Body armor worn by police officers and soldiers offers a degree of protection, but there are still areas of vulnerability around limbs to allow them to move freely. A professor at the University of South Florida (USF) is working on technology that may fill in those gaps.
Dr. Craig Lusk, assistant professor at
mechanical engineering at USF, has been working with shape shifting surfaces -- tiled arrays of polygonal cells, each cell consisting of compliant flexures attached to thin, overlapping plates or shells.
Lusk says that the best way to describe shape-shifting surfaces is to imagine a spring and a square. "Think of a spring flattened, he says. "I manipulate it so I can determine the shape when I pull on it. Then I connect some plates to them. I have layers of plates that slide across each other and move in interesting ways.

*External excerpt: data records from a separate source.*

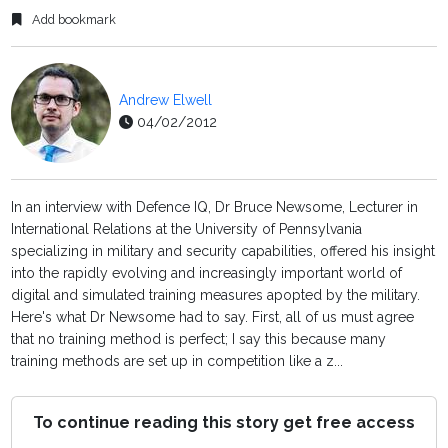
Add bookmark
Andrew Elwell
04/02/2012
In an interview with Defence IQ, Dr Bruce Newsome, Lecturer in
International Relations at the University of Pennsylvania
specializing in military and security capabilities, offered his insight
into the rapidly evolving and increasingly important world of
digital and simulated training measures apopted by the military.
Here's what Dr Newsome had to say. First, all of us must agree
that no training method is perfect; I say this because many
training methods are set up in competition like a z...
To continue reading this story get free access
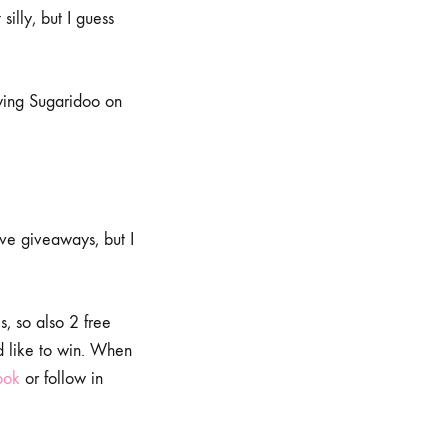
silly, but I guess
owing Sugaridoo on
ove giveaways, but I
, so also 2 free
d like to win. When
ook
or follow in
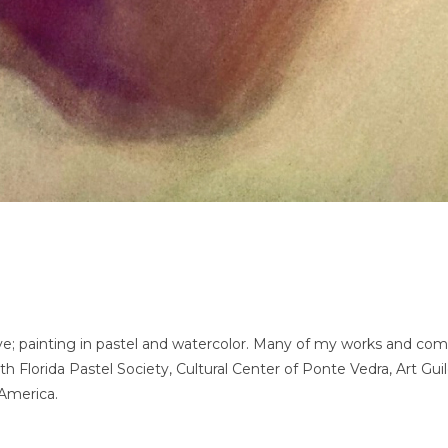
e; painting in pastel and watercolor. Many of my works and commi
 Florida Pastel Society, Cultural Center of Ponte Vedra, Art Guil
 America.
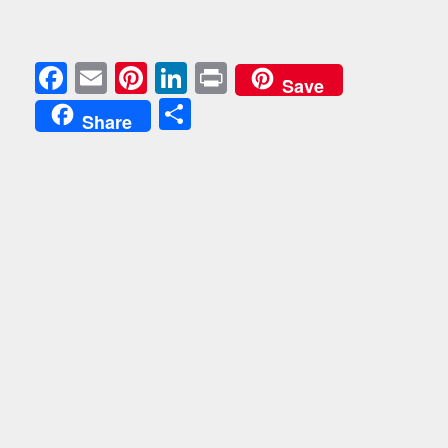
Facebook
Email
Pinterest
LinkedIn
Print
Save
Share
Share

"They don’t move unless you push on them. A square remains a square until you push on it. Imagine you squish it together to make an overlapping square, which can expand or contract. It can go from square to diamond shape held by the springs. It’s still very strong but it’s flexible enough to accommodate any shape I want to make it into."
Lusk says shape shifting surfaces hold promise for body armor. "The idea I’m going for with all this is to make these complicated surfaces work as barriers in one direction but that are flexible in another -- they can move and protect at the same time, like armor. I would love to have these arranged so they can protect better body protection for our police and soldiers."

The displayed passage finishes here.